30 января
Так как трамваи нынче чёртовы, извозчики - чёртовы, такси не дозовёшься, а башкировский автомобиль сломан, то я ночевал у Принца, не выспался, так как Борис Николаевич благим матом декламировал своей сестре стихи до четырёх часов ночи, и лишь в первом часу вернулся домой. Однако кое-какие кусочки во втором акте сделал.
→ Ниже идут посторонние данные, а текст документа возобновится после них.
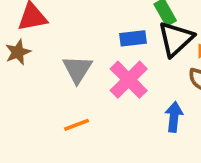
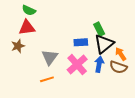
blue arrow: (174, 117) -> (99, 64), moved
orange line: (77, 125) -> (47, 79), moved

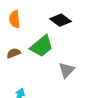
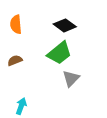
green trapezoid: (42, 46) -> (59, 53), moved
Из-за трамваев же не попадает ко мне и англичанка, а жаль.
Вечером в первый раз выступал Бэнэбэ, но я всё же пошёл на концерт Зилоти, очень интересна программа, ну да и просто на людей посмотреть и себя показать после «алового» скандала.
Каль: «Чертовски талантливо, чертовски талантливо! Но скажите, это, конечно, между нами, тут так-таки ни капельки нет глумления над публикой?» Я ответил, что за такое удовольствие пришлось бы слишком дорого расплачиваться впоследствии. Моё же честное прошлое может служить ему гарантией, что он ошибается.
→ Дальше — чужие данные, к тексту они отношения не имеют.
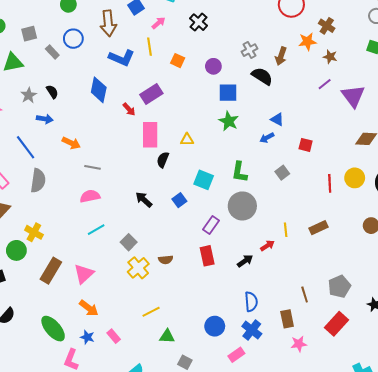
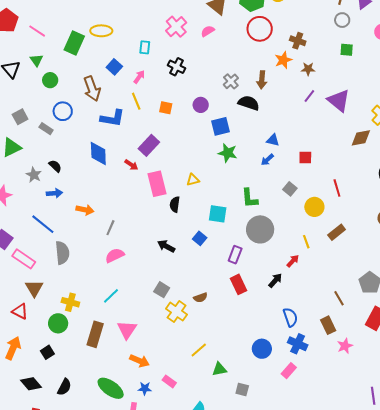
gray line: (93, 167) -> (110, 228), turned -63
yellow circle: (355, 178) -> (314, 207), moved
cyan line: (96, 230) -> (111, 296), moved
В антракте, переходя через зал, я издали заметил Нину, она вызывающе сидела на ручке кресла и разговаривала с каким-то студентом. Проходя мимо, я, конечно, смотрел в другую сторону. Была ли она на «Але» или были лишь сестра и мать - я так и не знаю.
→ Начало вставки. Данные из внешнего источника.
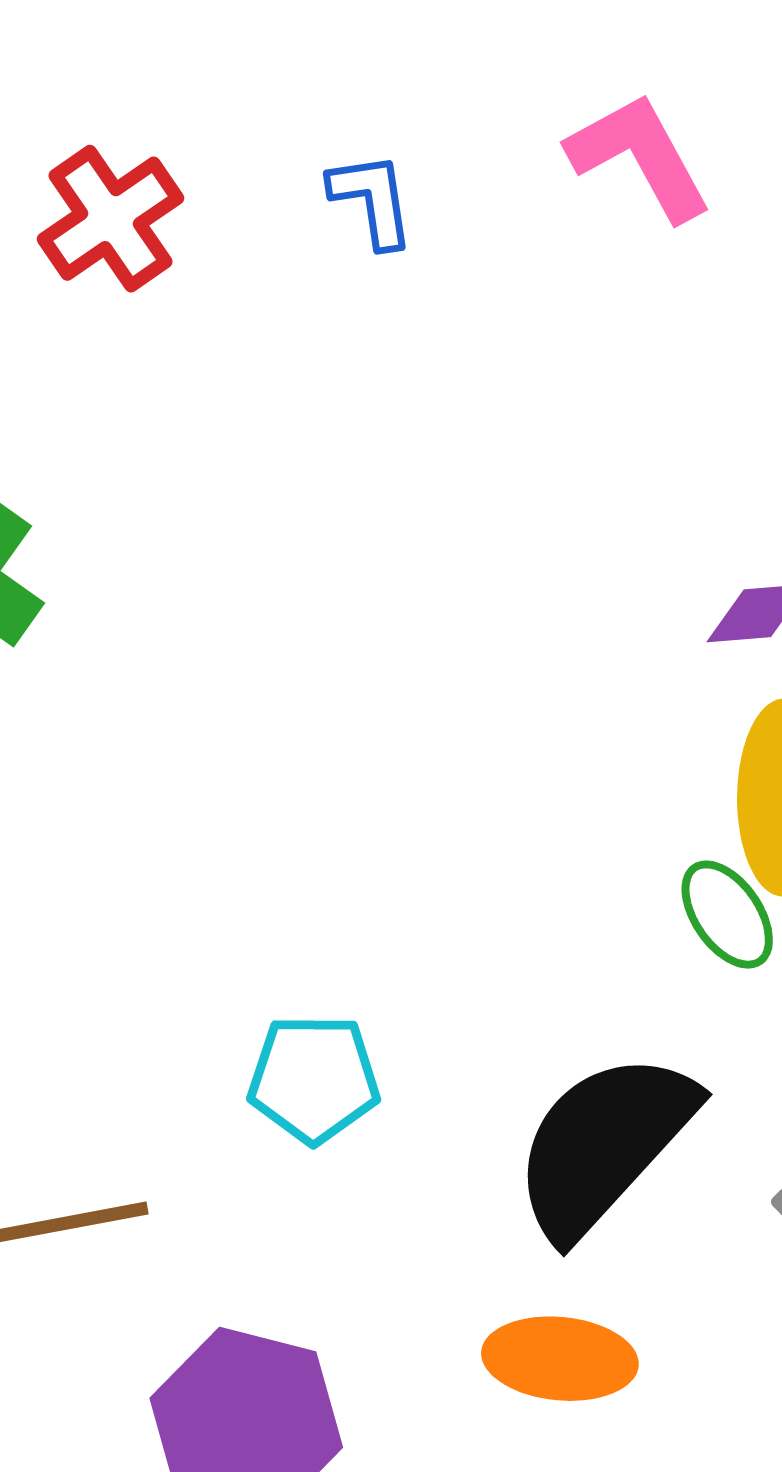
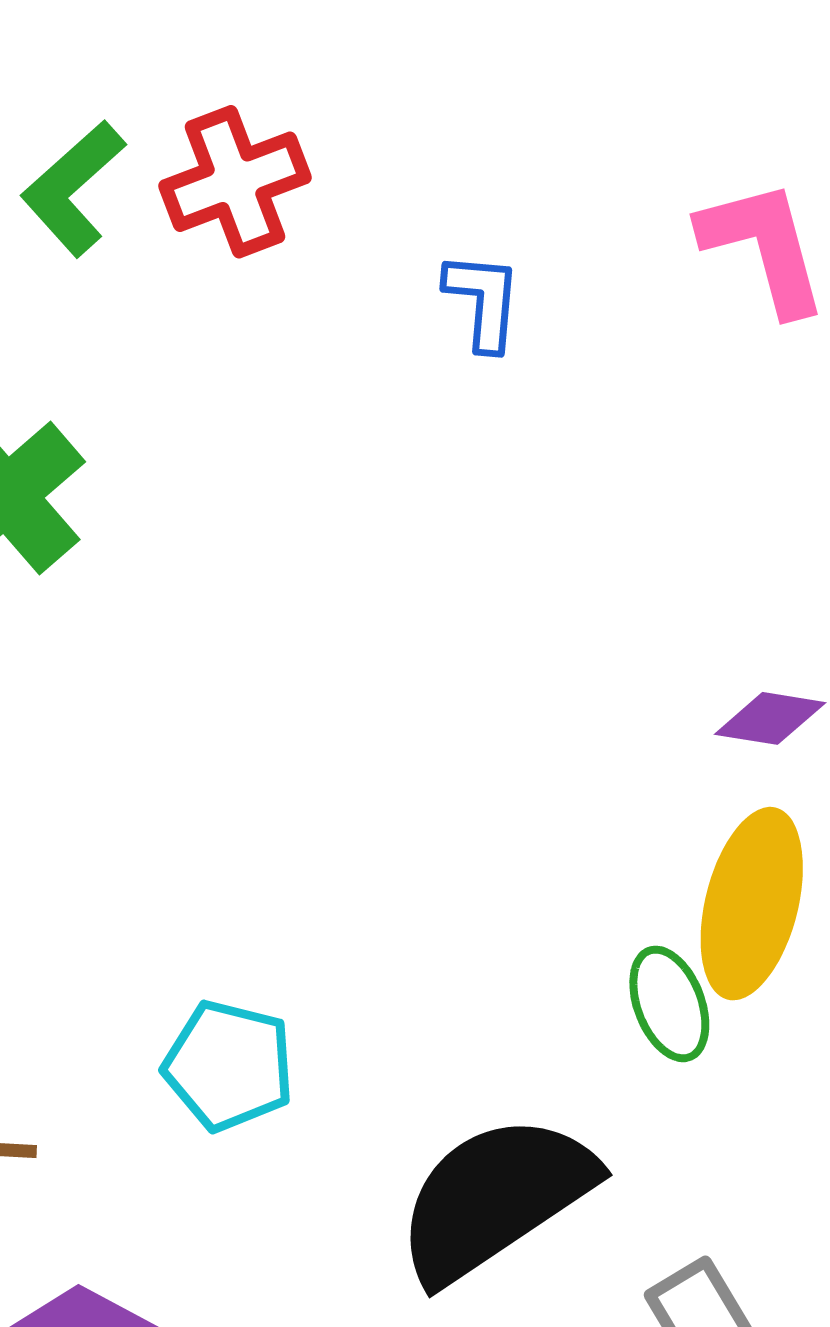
blue L-shape: (372, 200) -> (483, 301), moved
Играли: бледноватую, хотя не лишённую интереса «Валиснерию», вещь Губенко, бездарную «Принцессу Мален» Штейнберга и прелестную «Испанскую рапсодию» Равеля. Мне положительно начинают нравиться французы, а ещё прошлой весной, в Риме, после горячих убеждений Дягилева я пытался, но не мог принять их, мне они казались всплесками без содержания и изящества, без глубины.
Коутс мил и целовался со мной раз пять.